But to get more paid members, you need to show the consequences of NOT getting "certified".... How can you build a faith-based recycling economy without an inquisition?
3. Accuse and Arrest
Now that your baloney, baseless statistics are accepted on faith by regulators as "common knowledge", lure inexpert enforcement agents to rise to the rescue. Get INTERPOL and UK Environmental Agency to accuse (primarily African) "waste tourists" of "waste crime".
Factory remanufacturing bound monitor refurbishing factories supply over 50% of displays sold to emerging markets |
The container above was going to an original contract manufacturer in Asia to be made into small, affordable, new TV sets. But why not say it went to Africa? The 6 billion people in the "non-OECD" make a pretty big target, and aren't good at defending themselves (thanks to your exotic photography).
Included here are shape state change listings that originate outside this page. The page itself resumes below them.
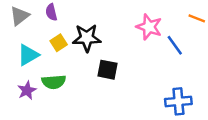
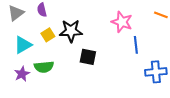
blue line: (175, 45) -> (136, 45), moved, turned 30
blue cross: (178, 101) -> (156, 72), moved

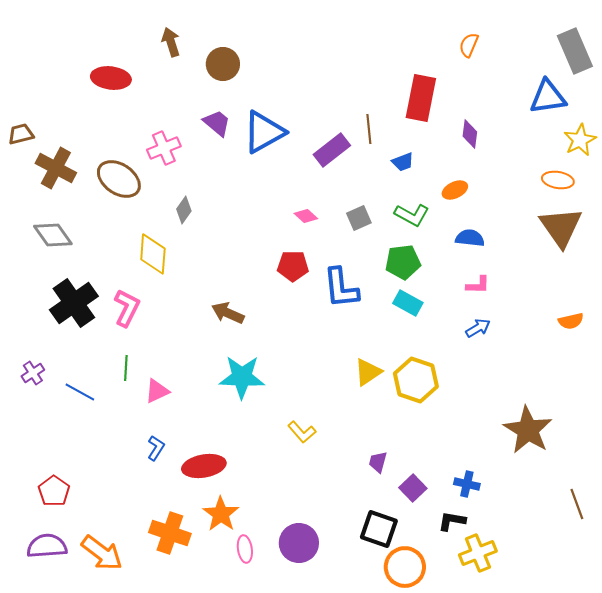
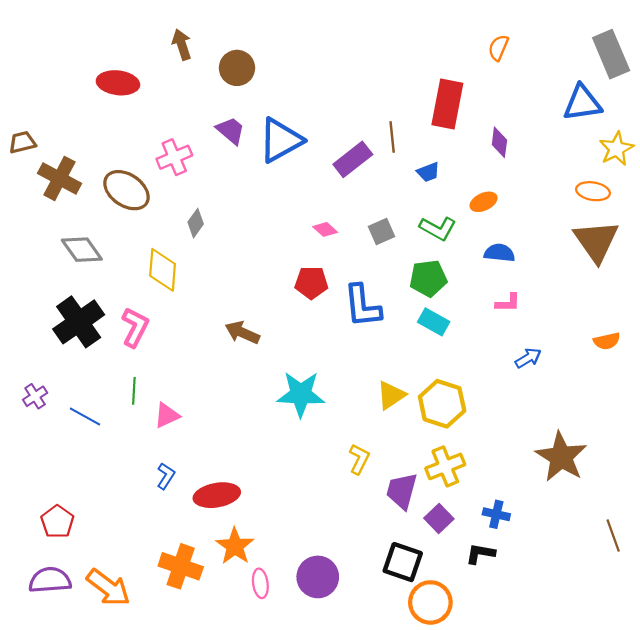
gray diamond: (53, 235) -> (82, 250), moved
blue arrow: (478, 328) -> (528, 358), moved
cyan star: (242, 377) -> (301, 394), moved
yellow L-shape: (302, 432) -> (359, 459), moved, turned -112
purple trapezoid: (378, 462) -> (402, 491), size x1.6
yellow cross: (478, 553) -> (445, 466), moved

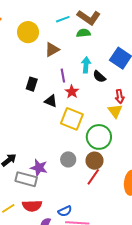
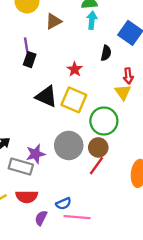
cyan arrow: (86, 65) -> (92, 20), moved
purple line: (63, 76) -> (26, 45), moved
black semicircle: (99, 77) -> (106, 53), turned -120
black triangle: (51, 101) -> (46, 97), moved, size x1.5
gray circle: (68, 159) -> (69, 145), size x1.6
purple star: (39, 168) -> (36, 154), turned -30

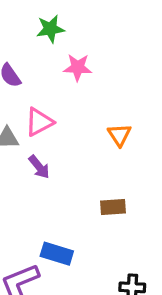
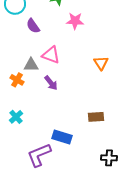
pink triangle: (39, 122) -> (51, 55), turned 48
brown rectangle: (113, 207) -> (96, 117), moved

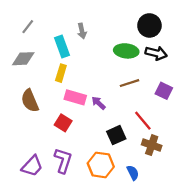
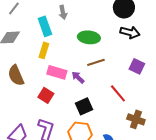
green ellipse: (126, 51) -> (89, 37), moved
brown line: (130, 83) -> (96, 62), moved
black square: (116, 135) -> (84, 106), moved
brown cross: (152, 145) -> (136, 119), moved

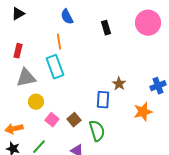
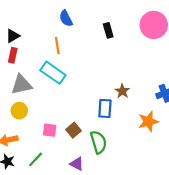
black triangle: (18, 14) -> (13, 36), moved
cyan rectangle: (55, 67) -> (53, 73), turned -35
yellow circle: (36, 102) -> (19, 111), moved
pink square: (52, 120) -> (50, 130), turned -32

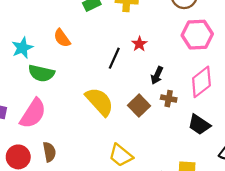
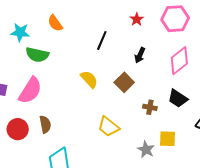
red star: (139, 44) -> (137, 19), moved
cyan star: (22, 48) -> (20, 32), turned 30
brown cross: (169, 99) -> (150, 107), moved
yellow semicircle: (100, 102) -> (89, 79), size x0.7

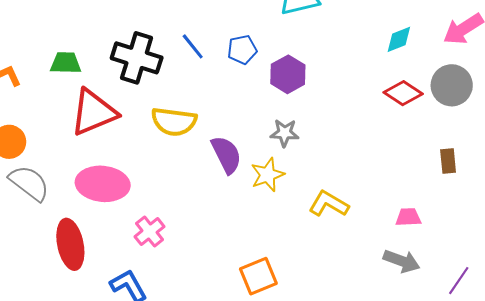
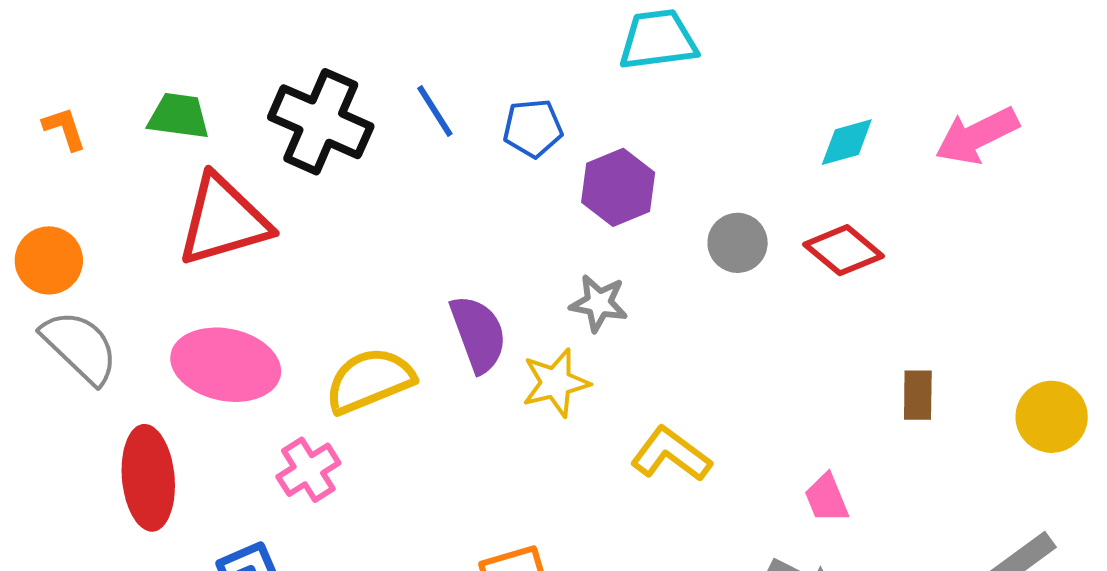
gray circle: (452, 85) -> (738, 243), moved, size x0.7
yellow semicircle: (174, 122) -> (370, 380), moved, turned 144
pink trapezoid: (408, 217) -> (826, 498), turned -116

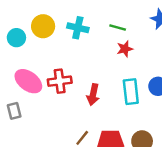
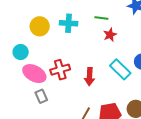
cyan circle: (16, 38) -> (21, 52), moved
cyan rectangle: (131, 92) -> (120, 69), turned -30
gray rectangle: (14, 111) -> (41, 96), moved

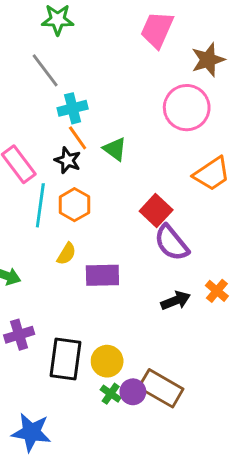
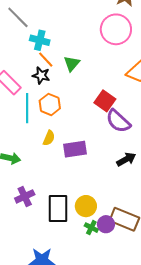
cyan cross: (73, 108) -> (40, 40), turned 36
green triangle: (115, 149) -> (72, 64), turned 42

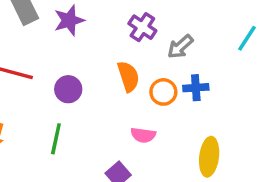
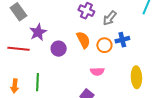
purple star: (69, 20) -> (38, 32), moved
purple circle: (68, 89) -> (59, 49), moved
green line: (56, 139) -> (38, 82), moved

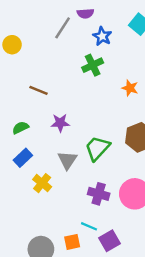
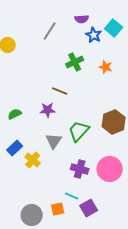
purple semicircle: (85, 13) -> (82, 19), moved
blue star: (102, 36) -> (94, 35), moved
orange star: (130, 88) -> (106, 67), moved
brown line: (38, 90) -> (60, 91), moved
blue rectangle: (23, 158) -> (15, 148), moved

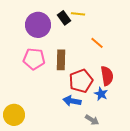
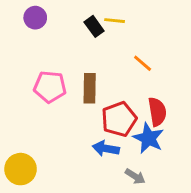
purple circle: (38, 25) -> (35, 18), moved, size x0.6
blue star: (101, 94) -> (148, 138), size x1.5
Many people won't notice as you glide back and forth between "non-OECD"and "third world", referring to China's "rice paddies" and Africa's "shantytowns". Easy to make people forget that, in the past decade, internet access grew in nations making $3,000 per person per year at ten times the rate of "developed nations", and they didn't do it with $1500 Macbook Airs or Microsoft Surface tablets.
The arrests of people in reuse & repair markets rewards your cash-paying "Stewards", like SWEEP, who don't want to compete with higher added value reuse and repair exports. You split the cash and set up the small fries. And you frighten most American surplus property dealers from exporting to the boogey-men.
Even dictatorships in Africa get into the act. Don't like what your subjects are saying on that "internet"? If people can only import new devices, only the wealthy in your nation will have access.
Make African-to-African export the "criminals".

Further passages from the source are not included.